Pendekatan kolaboratif ini bertujuan untuk menciptakan solusi yang lebih komprehensif dan berkelanjutan. Contohnya, dalam penanganan banjir, pemerintah daerah melibatkan ahli hidrologi, pakar lingkungan, dan perwakilan masyarakat dalam merancang solusi yang terintegrasi. Pendekatan ini sejalan dengan prinsip tata kelola yang baik, yang menekankan partisipasi dan akuntabilitas.

Penolakan terhadap Retorika Populis. Pramono-Rano menghindari dikotomi moral dan fokus pada sinergi antara pemerintah daerah dan pusat. Mereka tidak menggunakan retorika yang memecah belah atau janji-janji instan, melainkan menekankan pada kerja keras dan solusi jangka panjang. Hal ini berbeda dengan gaya kepemimpinan populis yang seringkali mengandalkan retorika yang menyederhanakan masalah dan memicu emosi.

Pendekatan Inklusif. Pemerintah daerah berusaha untuk menjembatani kepentingan berbagai kelompok masyarakat, termasuk minoritas dan kelompok marginal. Contohnya, dalam program pembangunan perumahan, pemerintah daerah berupaya menyediakan rumah yang layak huni bagi masyarakat berpenghasilan rendah. Inklusivitas merupakan prinsip penting dalam pembangunan berkelanjutan, yang menekankan pentingnya keadilan sosial dan kesetaraan.

Perbandingan Populisme vs. Non-Populisme
Untuk lebih memahami perbedaan antara kepemimpinan populis dan non-populis, penting untuk membandingkan pendekatan mereka terhadap berbagai isu.
Transportasi Umum.
Kepemimpinan Populis: Pemimpin populis mungkin menawarkan solusi cepat dan populer, seperti tarif transportasi murah tanpa mempertimbangkan keberlanjutan finansial. Mereka mungkin mengandalkan retorika tentang “membela rakyat” yang terbebani biaya transportasi. Kepemimpinan Non-Populis: Pemimpin non-populis akan fokus pada solusi berbasis data, seperti optimalisasi rute, peningkatan kualitas layanan, investasi jangka panjang dalam infrastruktur, dan subsidi yang terarah. Mereka akan mempertimbangkan dampak jangka panjang dari kebijakan mereka terhadap lingkungan, sosial, dan ekonomi.

Penanganan Banjir.
Kepemimpinan Populis: Pemimpin populis mungkin menyalahkan pihak tertentu (misalnya, pemerintah pusat atau pengembang properti) dan menawarkan solusi simplistik, seperti pengerukan sungai secara sporadis atau pemberian bantuan sementara. Kepemimpinan Non-Populis: Pemimpin non-populis akan mengadopsi pendekatan multidimensi, melibatkan ahli, masyarakat, dan sektor swasta dalam perencanaan dan pelaksanaan solusi, seperti pembangunan infrastruktur pengendalian banjir, penataan tata ruang, dan peningkatan kesadaran masyarakat. Hal ini akan mempertimbangkan akar permasalahan dan mencari solusi yang berkelanjutan.
Kesenjangan Sosial.

Kepemimpinan Populis: Pemimpin populis mungkin menawarkan program bantuan sosial yang bersifat jangka pendek dan tidak berkelanjutan, atau retorika yang menyalahkan kelompok tertentu atas kesenjangan. Kepemimpinan Non-Populis: Pemimpin non-populis akan fokus pada kebijakan yang lebih komprehensif, seperti peningkatan kualitas pendidikan, peningkatan akses terhadap layanan kesehatan, penciptaan lapangan kerja, dan program pemberdayaan masyarakat. Mereka akan berupaya menciptakan kesempatan yang sama bagi semua warga negara.

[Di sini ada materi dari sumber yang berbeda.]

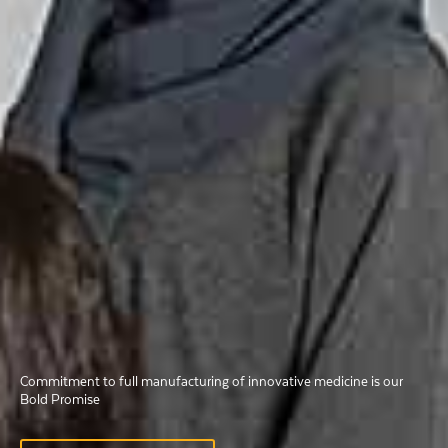
Commitment to full manufacturing of innovative medicine is our
Commitment to full manufacturing of innovative medicine is our
Commitment to full manufacturing of innovative medicine is our
Bold Promise
Bold Promise
Bold Promise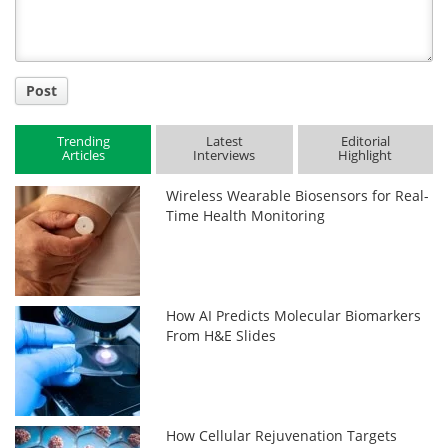
Post
Trending
Latest
Editorial
Articles
Interviews
Highlight
Wireless Wearable Biosensors for Real-
Time Health Monitoring
How AI Predicts Molecular Biomarkers
From H&E Slides
How Cellular Rejuvenation Targets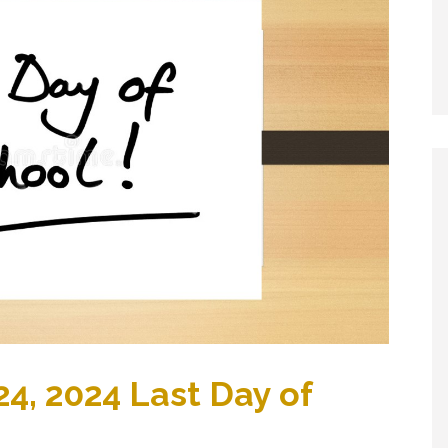
4, 2024 Last Day of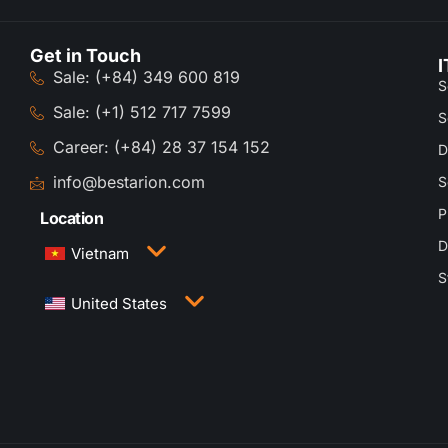
Get in Touch
I
Sale: (+84) 349 600 819
S
Sale: (+1) 512 717 7599
S
Career: (+84) 28 37 154 152
D
info@bestarion.com
S
P
Location
D
Vietnam
S
3rd Floor, QTSC Building 1, Street 14, Quang
United States
Trung Software City, Trung My Tay Ward, Ho Chi
Minh City, Vietnam
1005 Congress Avenue, Suite 925-E35, Austin,
TX 78701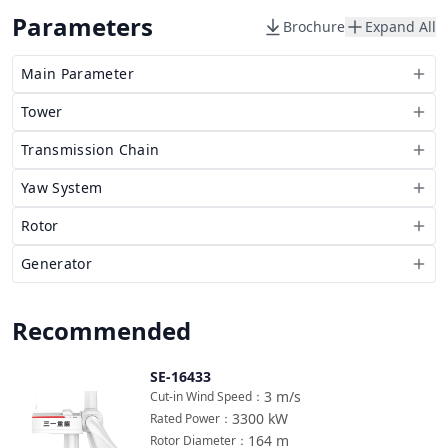
Parameters
Brochure
Expand All
Main Parameter
Tower
Transmission Chain
Yaw System
Rotor
Generator
Recommended
SE-16433
Compare
3
m/s
Cut-in Wind Speed
：
3300
kW
Rated Power
：
164
m
Rotor Diameter
：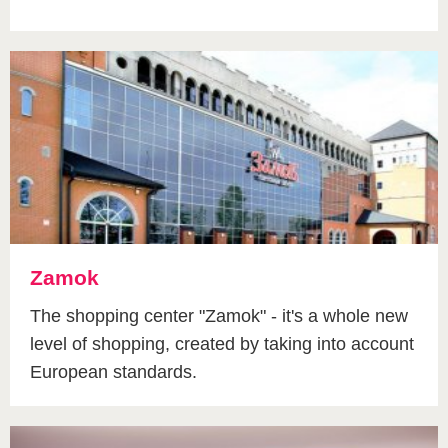
Zamok
The shopping center "Zamok" - it's a whole new
level of shopping, created by taking into account
European standards.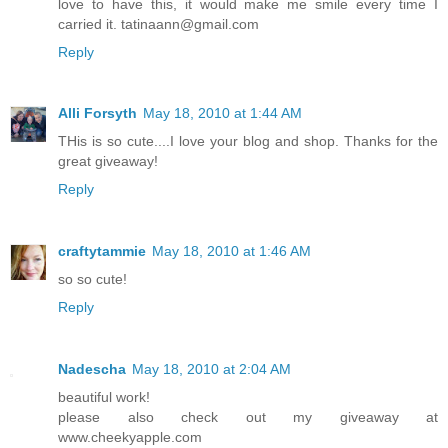
love to have this, it would make me smile every time I
carried it. tatinaann@gmail.com
Reply
Alli Forsyth
May 18, 2010 at 1:44 AM
THis is so cute....I love your blog and shop. Thanks for the
great giveaway!
Reply
craftytammie
May 18, 2010 at 1:46 AM
so so cute!
Reply
Nadescha
May 18, 2010 at 2:04 AM
beautiful work!
please also check out my giveaway at
www.cheekyapple.com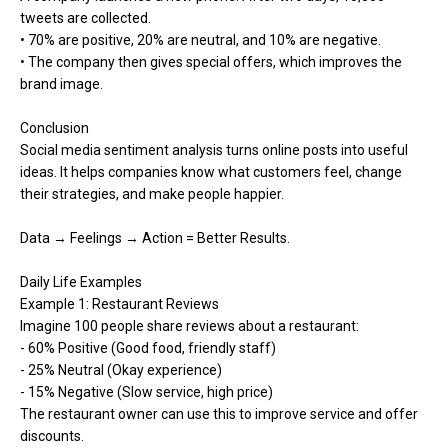
tweets are collected.
• 70% are positive, 20% are neutral, and 10% are negative.
• The company then gives special offers, which improves the
brand image.
Conclusion
Social media sentiment analysis turns online posts into useful
ideas. It helps companies know what customers feel, change
their strategies, and make people happier.
Data → Feelings → Action = Better Results.
Daily Life Examples
Example 1: Restaurant Reviews
Imagine 100 people share reviews about a restaurant:
- 60% Positive (Good food, friendly staff)
- 25% Neutral (Okay experience)
- 15% Negative (Slow service, high price)
The restaurant owner can use this to improve service and offer
discounts.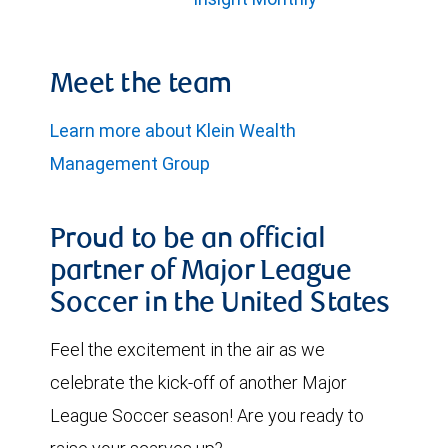
Meet the team
Learn more about Klein Wealth
Management Group
Proud to be an official
partner of Major League
Soccer in the United States
Feel the excitement in the air as we
celebrate the kick-off of another Major
League Soccer season! Are you ready to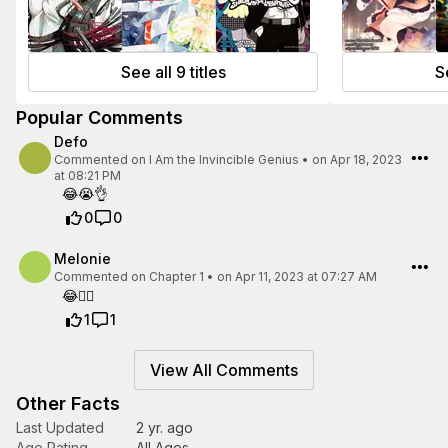
See all 9 titles
Se
Popular Comments
Defo
Commented on
I Am the Invincible Genius
•
on Apr 18, 2023
at 08:21 PM
😂😭👌
0
0
Melonie
Commented on
Chapter 1
•
on Apr 11, 2023 at 07:27 AM
😂🤦‍♀️
1
1
View All Comments
Other Facts
Last Updated
2 yr. ago
Age Rating
All Ages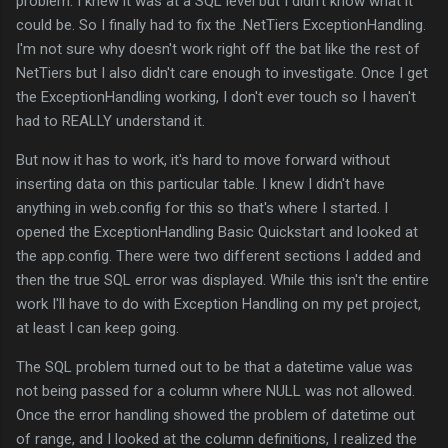
problem. I knew it was at a SQL level but I didn't know what it
could be. So I finally had to fix the .NetTiers ExceptionHandling.
I'm not sure why doesn't work right off the bat like the rest of
NetTiers but I also didn't care enough to investigate. Once I get
the ExceptionHandling working, I don't ever touch so I haven't
had to REALLY understand it.
But now it has to work, it's hard to move forward without
inserting data on this particular table. I knew I didn't have
anything in web.config for this so that's where I started. I
opened the ExceptionHandling Basic Quickstart and looked at
the app.config. There were two different sections I added and
then the true SQL error was displayed. While this isn't the entire
work I'll have to do with Exception Handling on my pet project,
at least I can keep going.
The SQL problem turned out to be that a datetime value was
not being passed for a column where NULL was not allowed.
Once the error handling showed the problem of datetime out
of range, and I looked at the column definitions, I realized the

Survei SMRC (2024): menunjukkan dukungan stabil sebesar 46% terhadap Pramono-Rano, yang mengindikasikan bahwa pemilih Jakarta mulai menghargai kompetensi dan kinerja daripada retorika populis. Angka ini menunjukkan kepercayaan publik terhadap kepemimpinan non-populis. Program 100 Hari, Pemerintah Daerah telah meluncurkan 40 program percepatan dalam 100 hari pertama kepemimpinan, mencakup sektor pendidikan, kesehatan, transportasi, dan ekonomi. Program-program ini menunjukkan komitmen pemerintah daerah terhadap peningkatan kualitas hidup masyarakat. Peningkatan Kualitas Hidup, pemerintah Daerah memperpanjang jam operasional taman kota dan mengembangkan layanan digital melalui aplikasi JAKI. Langkah-langkah ini bertujuan untuk meningkatkan kualitas hidup masyarakat dan mempermudah akses terhadap layanan publik. Castells (2010) mencatat bagaimana teknologi dan jaringan informasi dapat digunakan untuk meningkatkan partisipasi publik dan transparansi. Aplikasi JAKI adalah contoh nyata dari bagaimana teknologi dapat mendukung kepemimpinan non-populis.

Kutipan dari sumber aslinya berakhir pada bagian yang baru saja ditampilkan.